Ultimately the PAC was not convinced that the mining plans sufficiently covered all environmental bases and made 25 recommendations to get the project compliant– which included excising some land of the designated mining areas.
“The Commission considers that the mine is approvable, subject to some further water modelling to corroborate the predicted level of impact on water,” PAC said.
“The Commission has made some recommendations relating to conditions that must be applied to any consent for this mine, but the suitability of the [Planning] Department’s draft conditions will need to be further considered in finalising the assessment of this project.”

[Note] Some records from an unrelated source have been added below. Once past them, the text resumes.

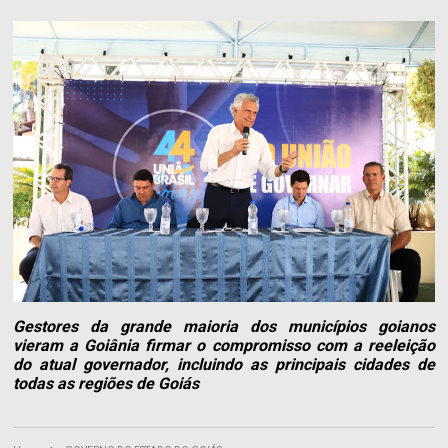
Gestores da grande maioria dos municípios goianos
vieram a Goiânia firmar o compromisso com a reeleição
do atual governador, incluindo as principais cidades de
todas as regiões de Goiás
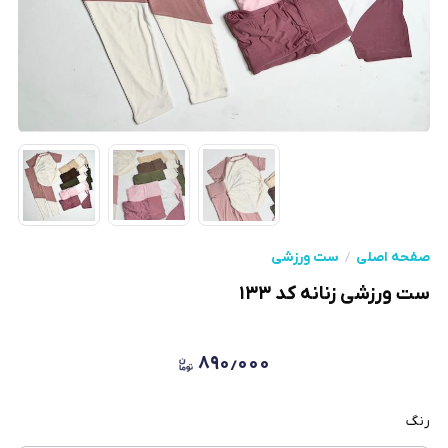
صفحه اصلی
ست ورزشی
ست ورزشی زنانه کد ۱۳۳
۸۹۰٫۰۰۰
رنگ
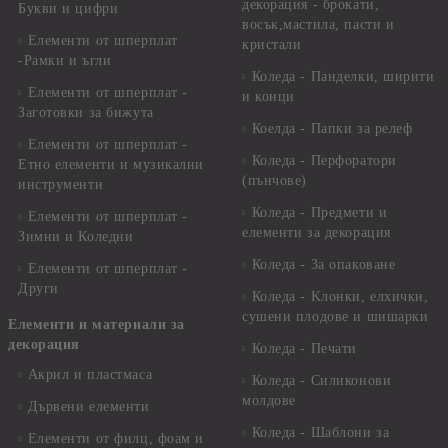
декорация - брокати,
Букви и цифри
восък,мастила, пасти и
Елементи от шперплат
кристали
-Рамки и ъгли
Коледа - Панделки, ширити
Елементи от шперплат -
и конци
Заготовки за бижута
Коелда - Папки за релеф
Елементи от шперплат -
Коледа - Перфоратори
Етно елементи и музикални
(пънчове)
инструменти
Коледа - Предмети и
Елементи от шперплат -
елементи за декорация
Зимни и Коледни
Коледа - За опаковане
Елементи от шперплат -
Други
Коледа - Kлонки, елхички,
сушени плодове и шишарки
Елементи и материали за
декорация
Коледа - Печати
Акрил и пластмаса
Коледа - Силиконови
молдове
Дървени елементи
Коледа - Шаблони за
Елементи от филц, фоам и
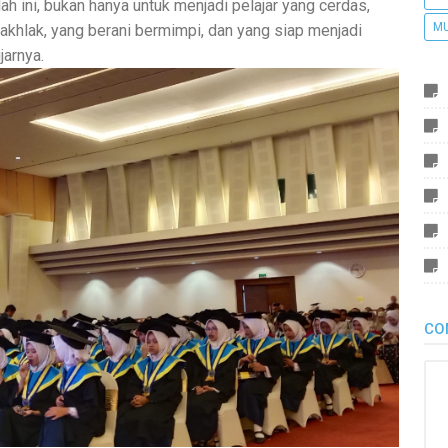
ah ini, bukan hanya untuk menjadi pelajar yang cerdas,
M
rakhlak, yang berani bermimpi, dan yang siap menjadi
jarnya.
CO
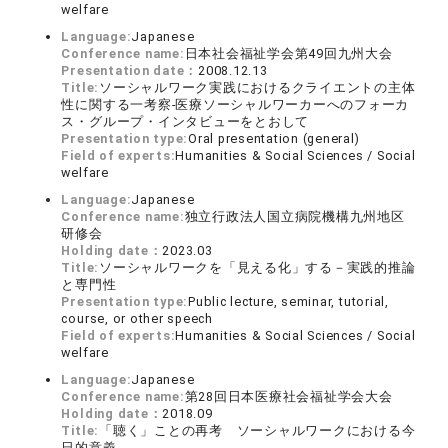
welfare
Language:
Japanese
Conference name:
日本社会福祉学会第49回九州大会
Presentation date：
2008.12.13
Title:
ソーシャルワーク実践におけるクライエントの主体
性に関する一考察-医療ソーシャルワーカーへのフォーカ
ス・グループ・インタビューをとおして
Presentation type:
Oral presentation (general)
Field of experts:
Humanities & Social Sciences / Social
welfare
Language:
Japanese
Conference name:
独立行政法人国立病院機構九州地区
研修会
Holding date：
2023.03
Title:
ソーシャルワークを「見える化」する－実践的推論
と専門性
Presentation type:
Public lecture, seminar, tutorial,
course, or other speech
Field of experts:
Humanities & Social Sciences / Social
welfare
Language:
Japanese
Conference name:
第28回日本医療社会福祉学会大会
Holding date：
2018.09
Title:
「聴く」ことの再考 ソーシャルワークにおける今
日的意義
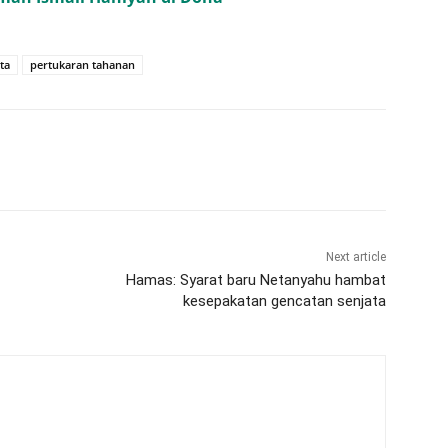
ta
pertukaran tahanan
Next article
Hamas: Syarat baru Netanyahu hambat
kesepakatan gencatan senjata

On the PAC outcome, NSW Farmers’ president Fiona Simson said its members would be “gutted”
“The commission has rightly identified that the mine would be located in the middle of some of the most significant and valuable agricultural land in the country, but has underestimated the actions needed to ensure the long term viability of farming in the area,” she said.
“The commission has also clearly identified massive flaws in the water data presented by the proponent and more water modelling will not fix the irreversible damage to aquifers the project will cause.

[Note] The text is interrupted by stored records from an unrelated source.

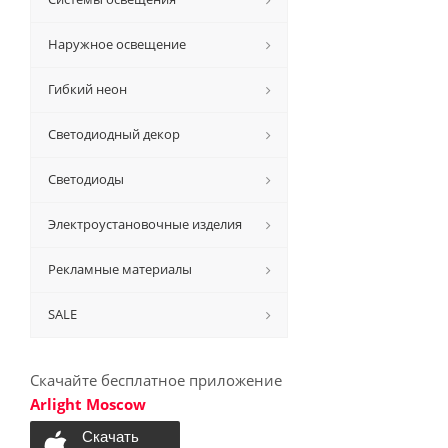
Наружное освещение
Гибкий неон
Светодиодный декор
Светодиоды
Электроустановочные изделия
Рекламные материалы
SALE
Скачайте бесплатное приложение
Arlight Moscow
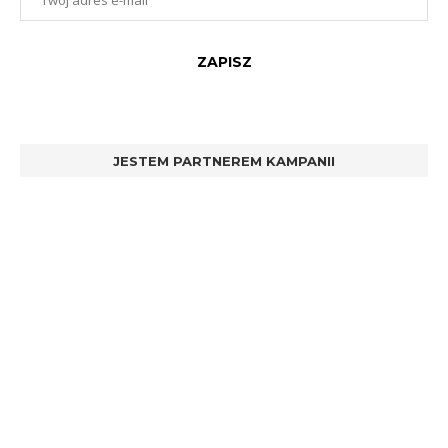
JESTEM PARTNEREM KAMPANII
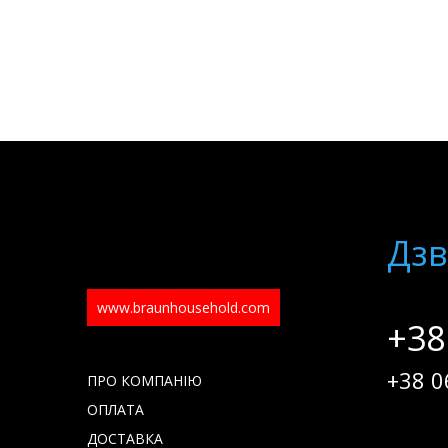
Дзв
www.braunhousehold.com
+38
+38 0
ПРО КОМПАНІЮ
ОПЛАТА
ДОСТАВКА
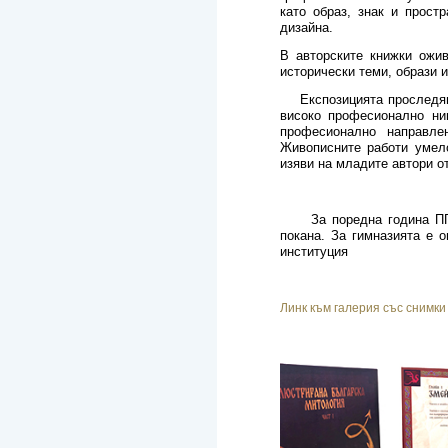
като образ, знак и прост
дизайна.
В авторските книжки ожив
исторически теми, образи и
Експозицията проследява 
високо професионално ни
професионално направле
Живописните работи умело
изяви на младите автори от
За поредна година ПГИИ 
покана. За гимназията е 
институция
Линк към галерия със снимки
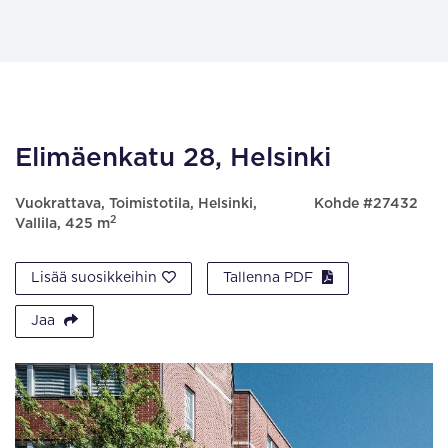
Elimäenkatu 28, Helsinki
Vuokrattava, Toimistotila, Helsinki,
Kohde #27432
2
Vallila, 425 m
Lisää suosikkeihin
Tallenna PDF
Jaa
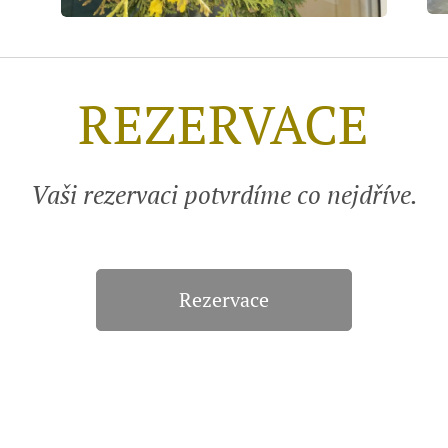
REZERVACE
Vaši rezervaci potvrdíme co nejdříve.
Rezervace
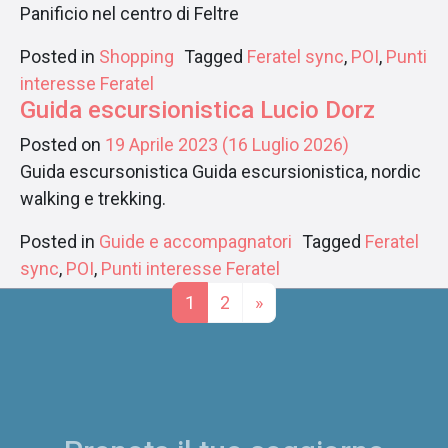
Panificio nel centro di Feltre
Posted in
Shopping
Tagged
Feratel sync
,
POI
,
Punti
interesse Feratel
Guida escursionistica Lucio Dorz
Posted on
19 Aprile 2023
(16 Luglio 2026)
Guida escursonistica Guida escursionistica, nordic
walking e trekking.
Posted in
Guide e accompagnatori
Tagged
Feratel
sync
,
POI
,
Punti interesse Feratel
Posts navigation
1
2
»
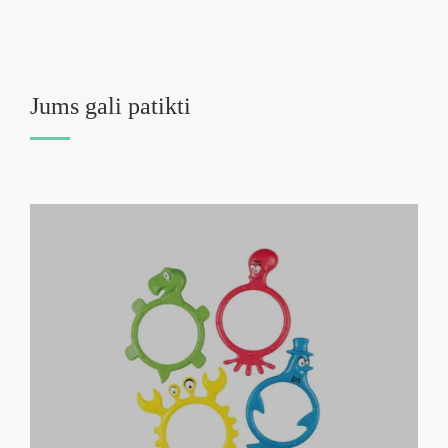
Jums gali patikti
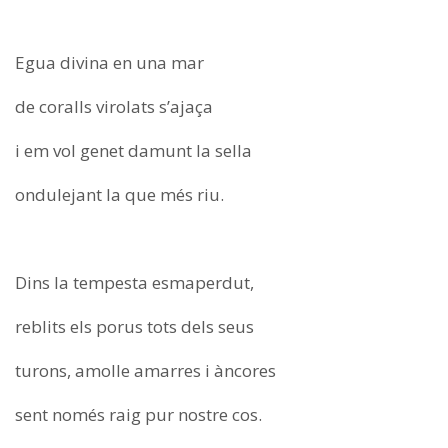
Egua divina en una mar
de coralls virolats s’ajaça
i em vol genet damunt la sella
ondulejant la que més riu.
Dins la tempesta esmaperdut,
reblits els porus tots dels seus
turons, amolle amarres i àncores
sent només raig pur nostre cos.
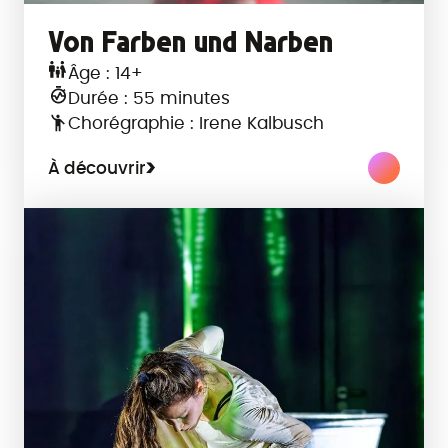
Von Farben und Narben
Âge : 14+
Durée : 55 minutes
Chorégraphie : Irene Kalbusch
À découvrir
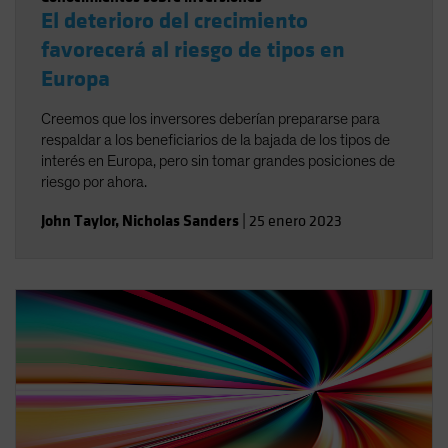
El deterioro del crecimiento
favorecerá al riesgo de tipos en
Europa
Creemos que los inversores deberían prepararse para
respaldar a los beneficiarios de la bajada de los tipos de
interés en Europa, pero sin tomar grandes posiciones de
riesgo por ahora.
John Taylor
,
Nicholas Sanders
|
25 enero 2023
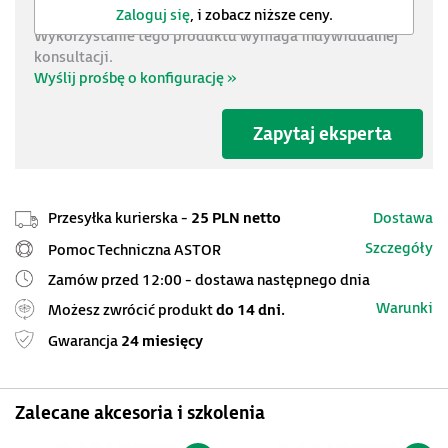
Zaloguj się
, i zobacz niższe ceny.
Wykorzystanie tego produktu wymaga indywidualnej
konsultacji.
Wyślij prośbę o konfigurację »
Zapytaj eksperta
Przesyłka kurierska -
25 PLN netto
Dostawa
Szczegóły
Pomoc Techniczna ASTOR
Zamów przed 12:00 - dostawa następnego dnia
Warunki
Możesz zwrócić produkt
do 14 dni.
Gwarancja
24 miesięcy
Zalecane akcesoria i szkolenia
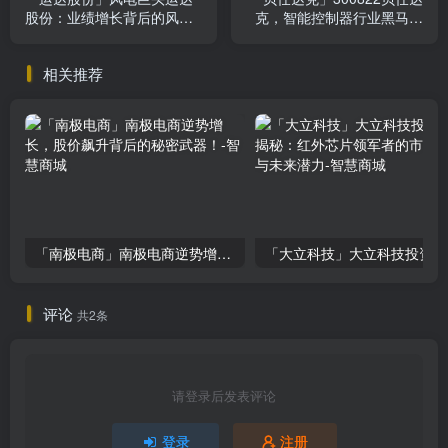
股份：业绩增长背后的风险
克，智能控制器行业黑马，
与机遇
你不看绝对会后悔！
相关推荐
「南极电商」南极电商逆势增长，股价飙升背后的秘密武器！
「大
评论
共2条
请登录后发表评论
登录
注册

“Until governments and corporates start listening to communities and their fears about the future of their land and water, they can forget about building any trust. “We will work through the report over the coming days but we strongly believe it is past time the NSW government drew a line in the sand and protected our land, water and livelihoods.”
Federal Agriculture Minister Barnaby Joyce reportedly said the Liverpool Plains was not suitable for coal mining but it was a state, not a federal, matter.
"There are so many other places in Australia which are appropriate for a coal mine, [and] I've always had a concern about the aquifers in that region, and the prime agricultural land," he told the ABC.
In its recent assessment, PAC said the land proposed to be mined was not the highly fertile rich soil of the surrounding Liverpool Plains but it was “clearly productive grazing land, with some capacity for cropping in certain areas”.
The $850 million Watermark open cut project is targeting up to 10 million tonnes per annum run of mine over 30 years with about 84% of the saleable coal to be of a metallurgical grade.